Ceremony helps cleanse sporting soul

  • Kyle Webb, left, the Bermuda sprinter, and Katura Horton-Perinchief, the Bermuda chef de mission, pose for a photograph during the Commonwealth Games opening ceremony at Carrara Stadium, Gold Coast, Australia (Photograph by Stephen Wright )

The Commonwealth Games — a celebration of sport and camaraderie — could not have come soon enough for Australia.

In the wake of the recent crimes committed against cricket, today’s opening ceremony felt more like a cleansing of a country’s sporting soul.

Even the newspaper column inches devoted to the disgraced trio involved in the ball-tampering scandal have been slowly swallowed up by inspirational tales of those athletes tasked with restoring Australian pride.

After all, great sporting moments are expressions of the national spirit in this part of the world.

So it was hardly surprising that the names of Smith, Warner and Bancroft were absent from the guest list to the biggest party in Queensland’s history.

That is not to say the Gold Coast Games have been absent of controversy.

The snubbing of home-town hero Sally Pearson as flag bearer, Channel Nine being temporarily stripped of broadcasting rights and an investigation into syringes found in the Athletes’ Village have seen to that.
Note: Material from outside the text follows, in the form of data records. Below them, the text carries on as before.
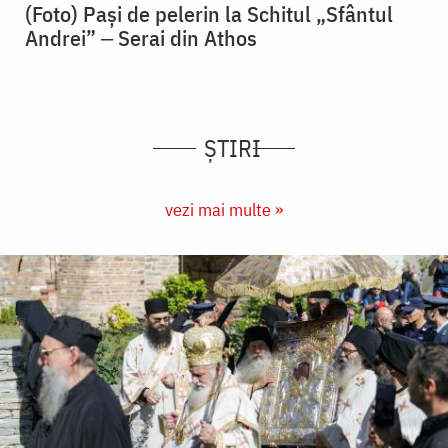
(Foto) Pași de pelerin la Schitul „Sfântul
Andrei” ‒ Serai din Athos
ȘTIRI
vezi mai multe »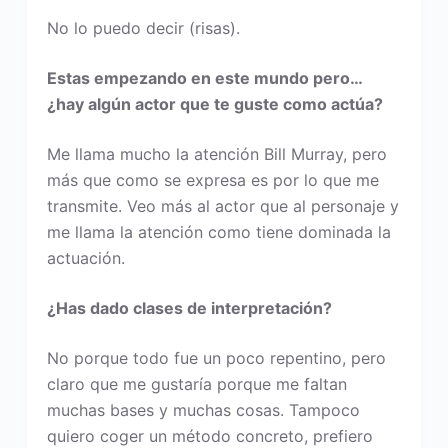
No lo puedo decir (risas).
Estas empezando en este mundo pero…
¿hay algún actor que te guste como actúa?
Me llama mucho la atención Bill Murray, pero
más que como se expresa es por lo que me
transmite. Veo más al actor que al personaje y
me llama la atención como tiene dominada la
actuación.
¿Has dado clases de interpretación?
No porque todo fue un poco repentino, pero
claro que me gustaría porque me faltan
muchas bases y muchas cosas. Tampoco
quiero coger un método concreto, prefiero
Even so, the mood on the Gold Coast has been building to a crescendo and came to its climax at Carrara Stadium in front of 35,000 cheering Aussies, not to mention the estimated 1.5 billion worldwide.

To say those watching were treated to a quintessential Australian experience would be an understatement.

The elaborate series of sets depicting all things Down Under, including an actual Gold Coast lifeguard tower and surf boat, were a sure-fire sign of things to come.

Surfer dudes and dudettes wearing board shorts and bikinis were a not-too-subtle nod to the beach culture synonymous with the seaside city, while a didgeridoo orchestra, Aboriginal ballet dancers, and a traditional smoking ceremony displayed a strong indigenous flavour.

Even the three-hour extravaganza could not have felt more Australian had Crocodile Dundee shown up whistling Waltzing Matilda while cracking a tinny.

The all-singing, all-dancing affair then gave prominence to the evening’s prime purpose, the Parade of Nations, as camera flashes continued to flicker and illuminate the sea of yellow and green-clad spectators filling the stadium’s aisles.

In keeping with the tone of the rest of the rain-scattered evening, Bermuda’s athletes, along with the other 70 nations, were led out by a Nipper carrying a rescue board.

By the time Tyler Smith, the island’s flag bearer, took centre stage the Queensland Symphony Orchestra were busy working their way through a melody of Australian pop classics, with INXS’s Need You Tonight segueing seamlessly into Olivia Newton-John’s Physical.

Missing from Bermuda’s contingent were Flora Duffy and Erica Hawley who will be getting physical and then some in the women’s triathlon, which gets under way later today.

For Duffy, it will be a chance to win the first of the 275 gold medals up for grabs. Let the Games begin!